NBS: National Inflation Hits 15.69%
Nigeria’s brief season of cooling prices has come to an abrupt end. The headline inflation rate rose to 15.69% in April, up from 15.38% in March. Data from the National Bureau of Statistics shows that the modest economic gains recorded during the first quarter are rapidly melting away. This unexpected reversal shatters local hopes that the country had permanently turned the corner on its cost-of-living crisis. It marks the second consecutive monthly increase in consumer prices.
The primary culprit behind this economic U-turn is the rising cost of dinner tables. Food inflation accelerated sharply to 16.06% in April from 14.31% the previous month. Families face painful price hikes on essential staples like millet, yam flour, beef, and garri. Severe regional disparities make the burden unequal. Enugu suffered a massive food inflation peak of 32.67%, while Borno recorded a negligible 1.67%.
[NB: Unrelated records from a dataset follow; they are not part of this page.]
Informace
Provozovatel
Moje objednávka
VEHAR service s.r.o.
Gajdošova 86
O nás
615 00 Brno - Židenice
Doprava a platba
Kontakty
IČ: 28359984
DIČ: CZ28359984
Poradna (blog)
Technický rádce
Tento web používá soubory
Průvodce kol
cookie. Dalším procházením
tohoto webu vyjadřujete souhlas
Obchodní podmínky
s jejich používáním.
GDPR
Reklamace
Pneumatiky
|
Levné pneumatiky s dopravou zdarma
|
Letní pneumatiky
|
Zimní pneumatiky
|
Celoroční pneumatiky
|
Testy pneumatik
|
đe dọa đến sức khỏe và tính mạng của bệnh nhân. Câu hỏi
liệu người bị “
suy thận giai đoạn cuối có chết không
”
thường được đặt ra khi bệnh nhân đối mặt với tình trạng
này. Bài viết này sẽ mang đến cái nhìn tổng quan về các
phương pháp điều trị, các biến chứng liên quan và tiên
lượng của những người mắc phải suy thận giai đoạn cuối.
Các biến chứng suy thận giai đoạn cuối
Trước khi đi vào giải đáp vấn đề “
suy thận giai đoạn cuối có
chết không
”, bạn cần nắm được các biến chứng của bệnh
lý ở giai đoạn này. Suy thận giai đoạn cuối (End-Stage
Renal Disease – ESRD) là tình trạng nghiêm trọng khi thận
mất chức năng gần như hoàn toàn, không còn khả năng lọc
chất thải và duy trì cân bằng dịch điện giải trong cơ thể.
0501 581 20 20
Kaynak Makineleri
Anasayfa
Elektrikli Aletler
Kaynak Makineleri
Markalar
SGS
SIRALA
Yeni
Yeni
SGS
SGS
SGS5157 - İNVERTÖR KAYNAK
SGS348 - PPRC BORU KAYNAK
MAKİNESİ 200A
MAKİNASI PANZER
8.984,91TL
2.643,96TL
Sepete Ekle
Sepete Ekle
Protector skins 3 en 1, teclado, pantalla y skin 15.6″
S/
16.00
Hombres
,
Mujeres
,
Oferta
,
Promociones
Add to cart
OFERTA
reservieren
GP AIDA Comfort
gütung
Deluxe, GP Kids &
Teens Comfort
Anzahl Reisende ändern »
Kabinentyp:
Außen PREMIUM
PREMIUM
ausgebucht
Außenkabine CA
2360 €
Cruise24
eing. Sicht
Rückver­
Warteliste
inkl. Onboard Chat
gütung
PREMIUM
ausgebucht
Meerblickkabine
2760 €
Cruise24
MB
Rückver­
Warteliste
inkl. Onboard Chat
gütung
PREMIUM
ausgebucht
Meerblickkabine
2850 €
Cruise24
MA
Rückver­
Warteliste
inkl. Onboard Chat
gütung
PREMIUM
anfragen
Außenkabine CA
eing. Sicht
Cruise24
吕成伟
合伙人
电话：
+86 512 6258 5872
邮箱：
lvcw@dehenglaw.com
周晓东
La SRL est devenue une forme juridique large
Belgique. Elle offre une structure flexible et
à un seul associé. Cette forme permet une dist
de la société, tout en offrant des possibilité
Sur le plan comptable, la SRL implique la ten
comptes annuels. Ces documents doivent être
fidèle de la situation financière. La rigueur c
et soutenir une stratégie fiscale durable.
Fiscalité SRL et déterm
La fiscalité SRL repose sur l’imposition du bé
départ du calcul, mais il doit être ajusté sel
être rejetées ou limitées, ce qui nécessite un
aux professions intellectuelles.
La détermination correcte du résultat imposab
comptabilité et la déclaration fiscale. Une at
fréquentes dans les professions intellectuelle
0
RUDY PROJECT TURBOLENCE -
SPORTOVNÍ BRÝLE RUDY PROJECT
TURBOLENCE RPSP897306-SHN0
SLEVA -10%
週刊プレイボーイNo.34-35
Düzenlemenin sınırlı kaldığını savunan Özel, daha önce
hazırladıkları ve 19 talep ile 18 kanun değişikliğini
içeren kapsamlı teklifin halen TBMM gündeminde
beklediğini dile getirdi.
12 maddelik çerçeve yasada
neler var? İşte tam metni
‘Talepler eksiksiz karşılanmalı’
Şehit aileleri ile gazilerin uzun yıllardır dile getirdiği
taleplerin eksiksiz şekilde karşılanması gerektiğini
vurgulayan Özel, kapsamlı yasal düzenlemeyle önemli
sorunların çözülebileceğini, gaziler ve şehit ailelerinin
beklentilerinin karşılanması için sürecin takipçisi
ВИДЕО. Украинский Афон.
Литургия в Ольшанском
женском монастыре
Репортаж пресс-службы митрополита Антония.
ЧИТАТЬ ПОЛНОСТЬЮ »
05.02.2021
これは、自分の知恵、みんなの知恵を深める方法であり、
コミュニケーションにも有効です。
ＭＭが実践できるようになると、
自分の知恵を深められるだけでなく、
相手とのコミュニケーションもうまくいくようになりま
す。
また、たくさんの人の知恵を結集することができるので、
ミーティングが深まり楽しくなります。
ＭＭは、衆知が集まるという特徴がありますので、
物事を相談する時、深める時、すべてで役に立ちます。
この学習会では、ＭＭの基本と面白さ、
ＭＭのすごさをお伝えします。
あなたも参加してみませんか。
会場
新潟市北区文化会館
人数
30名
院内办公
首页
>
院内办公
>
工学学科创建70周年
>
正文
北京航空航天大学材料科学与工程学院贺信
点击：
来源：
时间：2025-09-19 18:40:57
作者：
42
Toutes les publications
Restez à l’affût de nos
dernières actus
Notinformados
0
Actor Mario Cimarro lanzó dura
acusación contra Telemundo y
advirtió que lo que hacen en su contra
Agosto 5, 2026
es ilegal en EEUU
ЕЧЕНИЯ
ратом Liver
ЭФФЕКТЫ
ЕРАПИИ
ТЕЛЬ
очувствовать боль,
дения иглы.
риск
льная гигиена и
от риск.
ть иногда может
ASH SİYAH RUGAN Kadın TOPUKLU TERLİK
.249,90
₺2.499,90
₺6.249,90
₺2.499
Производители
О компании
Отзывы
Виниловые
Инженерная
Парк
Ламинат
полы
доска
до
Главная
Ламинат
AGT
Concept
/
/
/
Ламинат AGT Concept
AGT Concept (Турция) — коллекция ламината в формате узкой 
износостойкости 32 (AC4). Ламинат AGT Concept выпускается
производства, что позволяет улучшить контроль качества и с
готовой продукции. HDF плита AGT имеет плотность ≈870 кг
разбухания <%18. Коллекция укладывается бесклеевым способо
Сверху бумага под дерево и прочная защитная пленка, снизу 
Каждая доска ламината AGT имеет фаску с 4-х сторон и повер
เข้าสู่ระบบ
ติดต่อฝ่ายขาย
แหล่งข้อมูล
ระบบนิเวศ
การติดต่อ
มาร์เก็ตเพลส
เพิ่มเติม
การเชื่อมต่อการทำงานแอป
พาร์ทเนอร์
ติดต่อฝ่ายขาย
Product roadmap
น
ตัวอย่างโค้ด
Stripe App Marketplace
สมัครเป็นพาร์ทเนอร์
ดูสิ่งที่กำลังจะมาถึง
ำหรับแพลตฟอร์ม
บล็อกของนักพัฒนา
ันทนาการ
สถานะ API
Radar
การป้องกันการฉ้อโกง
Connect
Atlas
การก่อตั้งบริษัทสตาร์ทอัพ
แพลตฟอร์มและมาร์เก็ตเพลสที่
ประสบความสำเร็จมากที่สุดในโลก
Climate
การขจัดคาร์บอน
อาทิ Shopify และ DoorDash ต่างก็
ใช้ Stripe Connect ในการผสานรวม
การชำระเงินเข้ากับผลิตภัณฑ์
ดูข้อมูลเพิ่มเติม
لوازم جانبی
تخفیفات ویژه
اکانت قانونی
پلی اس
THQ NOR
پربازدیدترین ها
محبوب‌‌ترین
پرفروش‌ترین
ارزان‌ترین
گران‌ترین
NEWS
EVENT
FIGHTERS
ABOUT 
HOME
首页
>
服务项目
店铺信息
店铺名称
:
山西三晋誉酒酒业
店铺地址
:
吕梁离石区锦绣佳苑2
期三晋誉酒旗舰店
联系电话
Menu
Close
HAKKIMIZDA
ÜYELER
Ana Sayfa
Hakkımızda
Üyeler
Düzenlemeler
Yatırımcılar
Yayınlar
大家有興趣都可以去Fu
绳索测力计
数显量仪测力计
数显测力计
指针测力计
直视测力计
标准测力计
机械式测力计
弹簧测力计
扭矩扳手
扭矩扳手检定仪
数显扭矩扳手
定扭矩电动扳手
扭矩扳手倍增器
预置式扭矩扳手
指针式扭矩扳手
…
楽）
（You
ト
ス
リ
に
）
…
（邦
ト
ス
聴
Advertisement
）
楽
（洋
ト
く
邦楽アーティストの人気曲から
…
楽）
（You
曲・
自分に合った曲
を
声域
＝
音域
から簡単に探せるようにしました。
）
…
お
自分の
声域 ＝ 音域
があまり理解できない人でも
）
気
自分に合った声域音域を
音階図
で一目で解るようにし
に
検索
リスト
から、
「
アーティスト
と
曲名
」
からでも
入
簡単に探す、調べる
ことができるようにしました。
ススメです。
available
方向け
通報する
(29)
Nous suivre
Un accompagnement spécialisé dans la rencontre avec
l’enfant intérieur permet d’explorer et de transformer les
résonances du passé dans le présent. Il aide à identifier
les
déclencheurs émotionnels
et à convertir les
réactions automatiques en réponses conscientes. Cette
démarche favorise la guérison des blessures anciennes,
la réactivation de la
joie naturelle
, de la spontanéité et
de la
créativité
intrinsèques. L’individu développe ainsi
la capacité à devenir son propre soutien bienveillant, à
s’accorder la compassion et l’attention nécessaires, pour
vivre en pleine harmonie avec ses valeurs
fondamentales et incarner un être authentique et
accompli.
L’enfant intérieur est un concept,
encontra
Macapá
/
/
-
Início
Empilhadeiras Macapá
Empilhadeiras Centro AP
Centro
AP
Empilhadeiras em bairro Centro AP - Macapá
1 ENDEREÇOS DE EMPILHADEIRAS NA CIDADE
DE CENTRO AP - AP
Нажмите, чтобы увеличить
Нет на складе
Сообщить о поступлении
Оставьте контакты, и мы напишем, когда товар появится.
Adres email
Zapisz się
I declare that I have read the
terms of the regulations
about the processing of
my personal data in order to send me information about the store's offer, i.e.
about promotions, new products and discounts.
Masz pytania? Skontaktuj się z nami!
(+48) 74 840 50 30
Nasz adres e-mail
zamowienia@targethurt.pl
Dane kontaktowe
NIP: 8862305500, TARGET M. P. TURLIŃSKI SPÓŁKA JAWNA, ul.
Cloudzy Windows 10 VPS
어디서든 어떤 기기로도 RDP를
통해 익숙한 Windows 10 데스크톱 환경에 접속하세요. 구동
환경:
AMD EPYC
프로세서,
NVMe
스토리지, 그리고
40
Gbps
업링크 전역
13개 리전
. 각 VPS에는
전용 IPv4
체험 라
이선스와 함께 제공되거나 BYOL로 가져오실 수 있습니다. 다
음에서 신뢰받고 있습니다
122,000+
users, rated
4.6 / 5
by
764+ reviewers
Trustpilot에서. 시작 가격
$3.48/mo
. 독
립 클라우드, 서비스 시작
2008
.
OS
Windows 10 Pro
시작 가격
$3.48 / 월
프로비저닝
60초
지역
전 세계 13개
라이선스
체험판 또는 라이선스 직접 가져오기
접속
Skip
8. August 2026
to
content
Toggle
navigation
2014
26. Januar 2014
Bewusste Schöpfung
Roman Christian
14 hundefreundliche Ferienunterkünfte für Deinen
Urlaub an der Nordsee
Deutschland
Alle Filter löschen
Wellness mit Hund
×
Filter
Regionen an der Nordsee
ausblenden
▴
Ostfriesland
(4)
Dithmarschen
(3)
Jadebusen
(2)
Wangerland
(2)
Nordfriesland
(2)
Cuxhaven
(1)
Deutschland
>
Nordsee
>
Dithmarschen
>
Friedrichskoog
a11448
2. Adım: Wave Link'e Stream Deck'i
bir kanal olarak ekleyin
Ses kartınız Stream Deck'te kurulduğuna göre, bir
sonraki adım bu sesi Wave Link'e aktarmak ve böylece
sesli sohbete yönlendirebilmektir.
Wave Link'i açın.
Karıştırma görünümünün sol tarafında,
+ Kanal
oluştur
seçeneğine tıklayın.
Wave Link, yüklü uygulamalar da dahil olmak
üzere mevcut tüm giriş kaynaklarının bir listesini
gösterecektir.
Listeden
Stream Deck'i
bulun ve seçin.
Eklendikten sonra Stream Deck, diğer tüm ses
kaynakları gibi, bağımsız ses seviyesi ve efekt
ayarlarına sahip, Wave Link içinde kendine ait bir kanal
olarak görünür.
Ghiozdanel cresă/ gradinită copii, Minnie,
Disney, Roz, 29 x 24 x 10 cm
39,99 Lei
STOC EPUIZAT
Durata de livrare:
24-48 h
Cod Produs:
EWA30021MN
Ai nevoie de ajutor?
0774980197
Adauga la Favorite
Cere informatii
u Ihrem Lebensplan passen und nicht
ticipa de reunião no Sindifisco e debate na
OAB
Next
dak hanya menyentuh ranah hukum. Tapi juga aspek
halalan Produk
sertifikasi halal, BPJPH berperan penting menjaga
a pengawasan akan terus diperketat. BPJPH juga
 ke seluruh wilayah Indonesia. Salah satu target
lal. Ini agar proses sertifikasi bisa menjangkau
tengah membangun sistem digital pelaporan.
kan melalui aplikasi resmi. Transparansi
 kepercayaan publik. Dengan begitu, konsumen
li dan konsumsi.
Geopolitics and logistics are combining to punish the domestic market. The ongoing conflict between America, Israel, and Iran has pushed global oil prices higher. This international shock feeds directly into the cost of moving goods across Nigeria. Local traders must pass their higher fuel costs down to ordinary consumers. Continued fluctuations in the value of the naira also make imported food items more expensive.
This renewed surge presents a severe dilemma for the Central Bank of Nigeria. Monetary policymakers spent the last year attempting to mop up excess cash and stabilise the local currency. They had pointed to eleven months of slowing inflation as proof of success. That optimism has now evaporated. The new data will likely force the central bank to consider fresh interest rate hikes. Higher borrowing costs may help tame demand, but they also threaten to stifle broader economic growth.
The underlying structural issues in the agricultural sector remain entirely unresolved. Insecurity still drives farmers away from fertile lands in the Middle Belt and the North. Poor rural roads mean harvested food often rots before reaching urban consumers. High energy costs make local food processing uncompetitive. Monetary policy cannot easily fix these supply-side blockages. The central bank can reduce cash supply, but it cannot grow yams.
If the current monthly momentum of over 2% continues, the economy faces a grim winter. High prices devour the purchasing power of urban workers, whose wages remain stagnant. Businesses must absorb rising costs or risk losing their remaining customers. The battle against inflation is clearly far from won. The federal government must find a way to secure the farms and fix the roads, or watch its economic agenda unravel.